▶ [Problem to solve]:
Copy the entries exactly. Their pictures do not belong in the copy.

Page images and extracted text
= Beginning of Section =

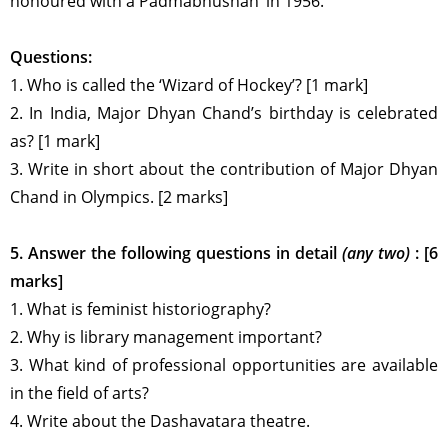
honoured with a Padmabhushan’ in 1956.
Questions:
1. Who is called the ‘Wizard of Hockey’? [1 mark]
2. In India, Major Dhyan Chand’s birthday is celebrated
as? [1 mark]
3. Write in short about the contribution of Major Dhyan
Chand in Olympics. [2 marks]
5. Answer the following questions in detail
(any two)
: [6
marks]
1. What is feminist historiography?
2. Why is library management important?
3. What kind of professional opportunities are available
in the field of arts?
4. Write about the Dashavatara theatre.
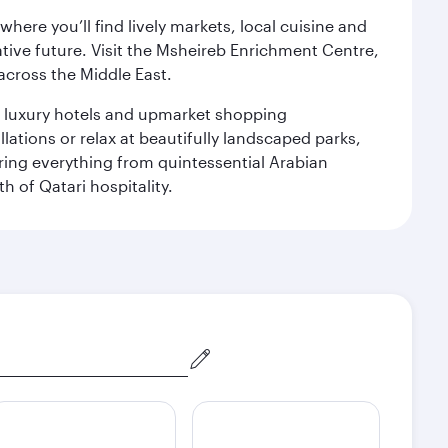
ere you’ll find lively markets, local cuisine and
ative future. Visit the Msheireb Enrichment Centre,
cross the Middle East.
le luxury hotels and upmarket shopping
ations or relax at beautifully landscaped parks,
ering everything from quintessential Arabian
h of Qatari hospitality.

= End of Section =

▶ [Output below]:
honoured with a Padmabhushan’ in 1956.
Questions:
1. Who is called the ‘Wizard of Hockey’? [1 mark]
2. In India, Major Dhyan Chand’s birthday is celebrated
as? [1 mark]
3. Write in short about the contribution of Major Dhyan
Chand in Olympics. [2 marks]
5. Answer the following questions in detail
(any two)
: [6
marks]
1. What is feminist historiography?
2. Why is library management important?
3. What kind of professional opportunities are available
in the field of arts?
4. Write about the Dashavatara theatre.
ere you’ll find lively markets, local cuisine and
ative future. Visit the Msheireb Enrichment Centre,
cross the Middle East.
le luxury hotels and upmarket shopping
ations or relax at beautifully landscaped parks,
ering everything from quintessential Arabian
h of Qatari hospitality.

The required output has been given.